Development of chitosan nanoparticles for cell type specific plasmid dna delivery

Abstract

Chitosan is considered to be a good candidate for gene delivery since it is biocompatible, biodegradable and exhibits low toxicity against cells. Chitosans are cationic polymers with component of amino group and can self-assemble with plasmid into polyelectrolyte complexes. The chitosan-DNA nanoparticles (CNP-DNA complex) enter cells by endocytosis and are released from endosome into the nucleus, leading to transcription and translation of genes. The aim of this study was to prepare CNP-DNA complex using a complex coacervation process and to construct a cell-type specific DNA delivery system. The transfection efficiency of CNP-DNA complex with an polymer/DNA (N/P) ratios of 6:1 for human embryonic kidney cell line, 293T, was 55%. For murine macrophage cell line, Raw 264.7, the N/P ratio of CNP-DNA complex showed the highest transfection efficicey of 3.5%, in comparison to commercial transfection reagent, FUGENE HD, which yielded around 19.3% of transfection. The CNP-DNA complex particle size was within the range of 350–650 nm with a surface charge ranging from +6 to +11 mV at various N/P ratios, whereas the particle size of CNP-DNA complex was approximately of 125 nm as measured by scanning electron microscope.
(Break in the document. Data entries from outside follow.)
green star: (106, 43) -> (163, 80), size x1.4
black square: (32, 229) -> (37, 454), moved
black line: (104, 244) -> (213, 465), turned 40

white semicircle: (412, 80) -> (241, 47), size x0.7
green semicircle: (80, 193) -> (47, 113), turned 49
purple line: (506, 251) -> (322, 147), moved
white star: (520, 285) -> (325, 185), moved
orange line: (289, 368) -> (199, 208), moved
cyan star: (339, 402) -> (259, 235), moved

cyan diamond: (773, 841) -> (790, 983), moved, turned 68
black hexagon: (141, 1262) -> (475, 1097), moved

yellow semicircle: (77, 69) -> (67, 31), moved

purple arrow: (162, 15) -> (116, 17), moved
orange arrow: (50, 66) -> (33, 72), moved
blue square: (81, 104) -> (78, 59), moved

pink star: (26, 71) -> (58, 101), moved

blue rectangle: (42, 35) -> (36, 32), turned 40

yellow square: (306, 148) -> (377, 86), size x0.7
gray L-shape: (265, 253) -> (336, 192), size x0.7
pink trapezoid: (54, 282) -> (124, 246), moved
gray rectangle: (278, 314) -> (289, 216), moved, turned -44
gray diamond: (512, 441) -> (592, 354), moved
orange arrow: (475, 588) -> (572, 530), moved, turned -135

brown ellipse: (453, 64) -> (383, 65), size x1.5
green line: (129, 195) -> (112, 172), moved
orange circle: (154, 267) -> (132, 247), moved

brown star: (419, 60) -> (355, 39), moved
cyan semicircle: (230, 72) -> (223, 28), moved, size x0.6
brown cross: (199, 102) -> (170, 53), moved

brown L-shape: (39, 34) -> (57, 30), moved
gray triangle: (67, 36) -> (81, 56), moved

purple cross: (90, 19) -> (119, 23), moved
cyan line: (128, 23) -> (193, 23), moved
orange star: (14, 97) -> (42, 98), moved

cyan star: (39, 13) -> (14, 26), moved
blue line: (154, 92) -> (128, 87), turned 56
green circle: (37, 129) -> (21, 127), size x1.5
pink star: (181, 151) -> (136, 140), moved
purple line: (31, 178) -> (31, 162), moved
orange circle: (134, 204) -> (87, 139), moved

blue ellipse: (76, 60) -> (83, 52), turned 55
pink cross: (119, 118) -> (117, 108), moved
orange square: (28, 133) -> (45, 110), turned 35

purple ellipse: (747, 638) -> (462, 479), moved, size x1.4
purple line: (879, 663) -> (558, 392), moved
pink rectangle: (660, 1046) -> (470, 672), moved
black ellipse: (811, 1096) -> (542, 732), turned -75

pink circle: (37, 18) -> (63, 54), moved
To modify chitosan with strepavidin, the chitosan was reacted with sodium meta-periodate and streptavidin hydrazide. The streptavidin CNP-DNA complex have a particle size of 290 nm with a surface charge ranging from -31 mV. The streptavidin CNP-DNA complex particle size was approximately of 134 nm and 350 nm by scanning electron microscope and transmission electron microscopy. Nevertheless the streptavidin CNP-DNA complex which was bound to F4/80 biotin, could mediate the expression of green fluorescent protein in RAW 264.7 cells at a noticeable level.